A group of solicitors going door to door selling chocolates  are not associated with the Philippine Cultural Association of Yellowknife  (PCAY), says president

Lea Barbosa-Leclerc, the president of the PCAY says she posted in the Official Yellowknife classifieds Facebook group last week in response to public concerns about solicitors going door-to-door selling Purdy’s chocolate bars and asking for donations.

Barbosa-Leclerc says it started with PCAY members contacting her, and people messaging the PCAY Facebook page to find out if the solicitors were associated with the local cultural organization, she says.

A screenshot of the Facebook post informing Yellowknife residents about solicitors.

“They wanted to validate whether we knew about the out of towner Filipinos,” says Barbosa-Leclerc.

She did some research and found out that they were from the Children’s Joy Foundation, which is a registered charity with the CRA, but the organization is not registered with the Northwest Territories corporate registry.

The charity is headquartered in Surrey, B.C., with offices in Alberta, Manitoba, Quebec and Ontario, and has received complaints in the past about their collection tactics.

In 2014, Calgary police launched an investigation into the organization’s legitimacy after residents complained the group was aggressive when requesting donations.

After seeing locals complaining on Facebook about the door to door tactics of the out-of-towners, she felt she should make a statement that they are not affiliated with the local association.

“In 2016 we came to the same sort of situation.

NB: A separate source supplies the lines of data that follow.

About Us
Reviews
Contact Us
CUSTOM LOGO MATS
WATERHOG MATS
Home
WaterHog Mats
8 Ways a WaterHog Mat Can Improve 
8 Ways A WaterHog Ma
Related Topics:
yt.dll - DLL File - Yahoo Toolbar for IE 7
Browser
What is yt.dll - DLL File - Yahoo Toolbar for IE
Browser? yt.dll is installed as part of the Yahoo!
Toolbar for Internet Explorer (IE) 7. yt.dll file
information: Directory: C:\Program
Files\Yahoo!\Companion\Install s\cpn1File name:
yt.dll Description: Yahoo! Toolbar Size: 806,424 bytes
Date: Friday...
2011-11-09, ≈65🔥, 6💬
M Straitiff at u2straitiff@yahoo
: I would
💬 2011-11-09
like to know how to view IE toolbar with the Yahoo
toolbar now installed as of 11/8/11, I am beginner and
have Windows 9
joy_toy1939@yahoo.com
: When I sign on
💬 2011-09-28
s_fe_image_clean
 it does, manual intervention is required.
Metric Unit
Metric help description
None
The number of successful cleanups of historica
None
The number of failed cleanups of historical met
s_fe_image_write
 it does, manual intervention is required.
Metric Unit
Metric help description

There were some Filipinos from out of town who came here,” she says, which prompted the organization’s director to contact her.

“Through Facebook messenger, he messaged to me to say that we should be working for the same common good, we should be doing this for the destitute people in the Philippines,” she says.

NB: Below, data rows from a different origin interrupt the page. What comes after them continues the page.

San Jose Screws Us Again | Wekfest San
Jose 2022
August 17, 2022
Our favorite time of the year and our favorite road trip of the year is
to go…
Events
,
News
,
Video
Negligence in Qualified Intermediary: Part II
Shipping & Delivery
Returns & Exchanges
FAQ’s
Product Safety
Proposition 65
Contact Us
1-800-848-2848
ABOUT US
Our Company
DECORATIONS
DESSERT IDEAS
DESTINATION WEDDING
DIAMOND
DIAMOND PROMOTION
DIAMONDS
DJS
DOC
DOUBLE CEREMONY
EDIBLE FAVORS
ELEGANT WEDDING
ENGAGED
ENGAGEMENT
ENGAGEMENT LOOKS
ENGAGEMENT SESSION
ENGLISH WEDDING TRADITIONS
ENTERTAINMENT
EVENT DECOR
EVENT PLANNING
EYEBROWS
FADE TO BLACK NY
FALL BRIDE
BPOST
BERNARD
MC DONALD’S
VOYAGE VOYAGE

“And my response to that is I do agree, I do believe that we all need to help others who are needing help. However, I think we need to do it in a right, respectful, professional manner.”

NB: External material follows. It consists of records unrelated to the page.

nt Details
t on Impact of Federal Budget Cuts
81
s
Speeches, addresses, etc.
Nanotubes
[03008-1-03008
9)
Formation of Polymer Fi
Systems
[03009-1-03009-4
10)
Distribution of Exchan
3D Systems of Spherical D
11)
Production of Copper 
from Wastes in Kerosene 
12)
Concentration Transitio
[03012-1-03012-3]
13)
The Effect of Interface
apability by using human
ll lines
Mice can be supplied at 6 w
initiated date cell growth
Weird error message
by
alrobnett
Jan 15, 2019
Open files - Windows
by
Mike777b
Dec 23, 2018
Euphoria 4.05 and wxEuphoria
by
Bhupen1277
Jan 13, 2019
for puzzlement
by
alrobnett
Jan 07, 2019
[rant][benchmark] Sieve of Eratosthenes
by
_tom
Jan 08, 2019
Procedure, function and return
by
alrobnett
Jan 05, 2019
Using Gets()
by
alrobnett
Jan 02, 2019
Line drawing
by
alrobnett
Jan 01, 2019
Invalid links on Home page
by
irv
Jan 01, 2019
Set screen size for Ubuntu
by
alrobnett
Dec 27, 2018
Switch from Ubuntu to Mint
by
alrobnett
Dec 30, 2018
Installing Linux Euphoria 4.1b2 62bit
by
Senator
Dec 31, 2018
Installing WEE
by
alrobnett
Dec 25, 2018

At the time, Barbosa-Leclerc says she suggested that the foundation contact the PCAY the next time they were in town.

“The Philippine Cultural Association in Yellowknife could maybe pave the way, and maybe we can introduce you properly,” she says she told him.

“So the concern that we have this time, this year… is apparently they were introducing themselves plainly as Filipino. And this group of women, they were not specifically explaining who they were, and so Yellowknifers felt they were associated with us.”

Barbosa-Leclerc says she made the recent Facebook post to clear things up.

“The concern that I have is, we live here. I’ve lived here since I was 16 years old. And the PCAY have always been active. So the concern that I have is, they come knocking, they sing songs, they request money, with no respect to other individuals when they say no.”

Barbosa-Leclerc says she believes some of them have asked people for credit cards when cash donations were refused. She says that while she applauds their mission to help others, she just wants them to be transparent about it.

“They need to be clear about who they are and what the money is for. Some people are asking me should I or should I not give. The position of the PCAY and the local Filipinos is that we have no right to tell them how to solicit. We have no right to tell Yellowknife individuals how they should give money and how much money they should give them.”

The PCAY has a good reputation in town, Barbosa-Leclerc says.

“And every time they come here, we have to sort of rebuild that reputation. This is our home, this is not their home. We feel that when they leave, we fix what was done.”